I couldn’t simply delete the gender because it is often an important factor in the model. Thus I decided to replace the gender with a new column calculated using clients’ patronymics. The thing is that most Russian male patronymics are derived from father’s name by adding “ich” like “Ivanovich” and “Ilyich”. Most female patronymics end in “na” like “Ivanovna” and “Ilyinichna”.

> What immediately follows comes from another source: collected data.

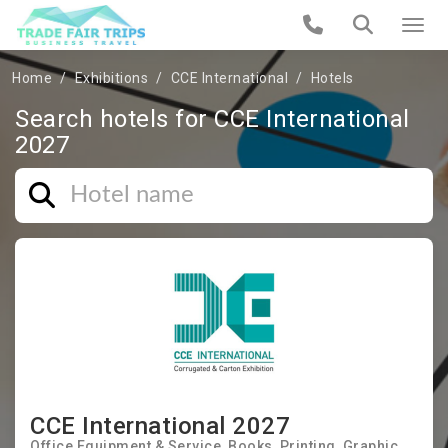
Home
Exhibitions
CCE International
Hotels
Search hotels for CCE International
2027
CCE International 2027
Office Equipment & Service
Books
Printing
Graphic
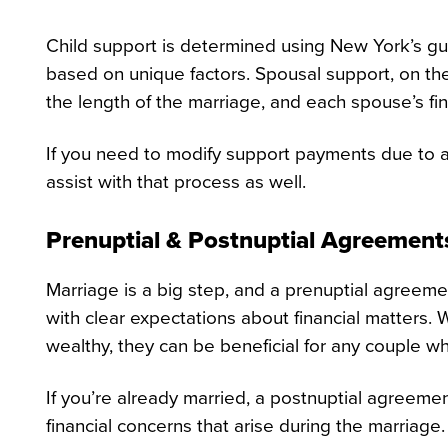
Child support is determined using New York’s gu
based on unique factors. Spousal support, on the
the length of the marriage, and each spouse’s fi
If you need to modify support payments due to a
assist with that process as well.
Prenuptial & Postnuptial Agreements
Marriage is a big step, and a prenuptial agreemen
with clear expectations about financial matters.
wealthy, they can be beneficial for any couple wh
If you’re already married, a postnuptial agreeme
financial concerns that arise during the marriage.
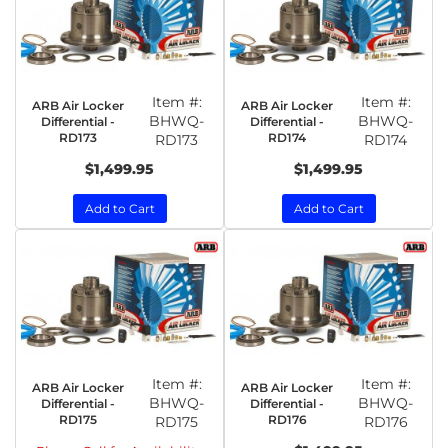
Item #:
Item #:
ARB Air Locker
ARB Air Locker
BHWQ-
BHWQ-
Differential -
Differential -
RD173
RD174
RD173
RD174
$1,499.95
$1,499.95
Add to Cart
Add to Cart
Item #:
Item #:
ARB Air Locker
ARB Air Locker
BHWQ-
BHWQ-
Differential -
Differential -
RD175
RD176
RD175
RD176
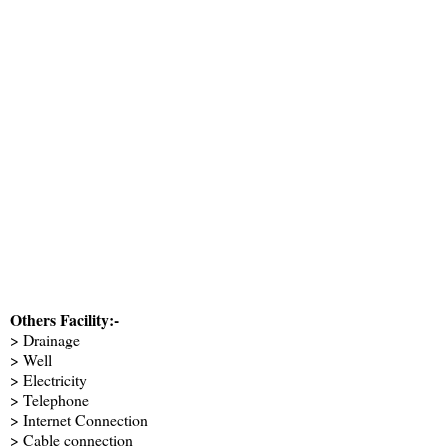
Others Facility:-
> Drainage
> Well
> Electricity
> Telephone
> Internet Connection
> Cable connection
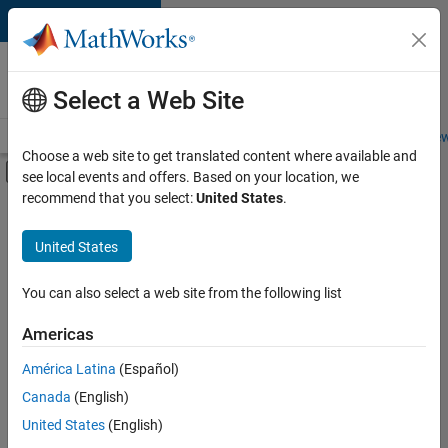
Skip to content
Careers at
MathWorks
Select a Web Site
Careers Overview
Job Search
Office Locations
Students and New
Choose a web site to get translated content where available and
Off-Canvas Navigation Menu Toggle
see local events and offers. Based on your location, we
Main Content
recommend that you select:
United States
.
FILTERED BY
Information Technology
United States
+
5
Education Sales
Inside Sales
You can also select a web site from the following list
Sales Operations
Americas
Legal
América Latina
(Español)
Sort By
Office and Administrative Services
Canada
(English)
Save
United States
(English)
Selected
Jobs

Most of the rest patronymics belong to Turkic peoples. Their surnames end in “-ogli” meaning son or “-kizi” meaning daughter. Thus one can recalculate the gender using SAS the following way:
data test;
input patronymic $ 1-20;
length gender $10;
if prxmatch('/ich$|ogli$/', lowcase(trim(patronymic))) > 0 then gender = 'male';
else if prxmatch('/na$|kizi$/', lowcase(trim(patronymic))) > 0 then gender = 'female';
else gender = 'unknown';
datalines;
Ivanovich
Ilyich
Ivanovna
Ilyinichna
Hamzat-ogli
Suleyman-kizi
;
run;
The Oracle code:
drop table names;
create table names(patronymic varchar2(20));
insert into names values('Ivanovich');
insert into names values('Ilyich');
insert into names values(‘Ivanovna’);
insert into names values('Ilyinichna’);
insert into names values('Hamzat-ogli ');
insert into names values(‘Suleyman-kizi’);
select patronymic,
case when REGEXP_LIKE(lower(patronymic), 'ich$|ogli$') then 'male'
when REGEXP_LIKE(lower(patronymic), 'na$|kizi$') then 'female'
else 'unknown'
end as gender
from names;
This algorithm recalculated the gender for the 99% of the clients. Patronymics column contained missing for the rest 1% of the clients. But the algorithm can be improved to take into account names and family names.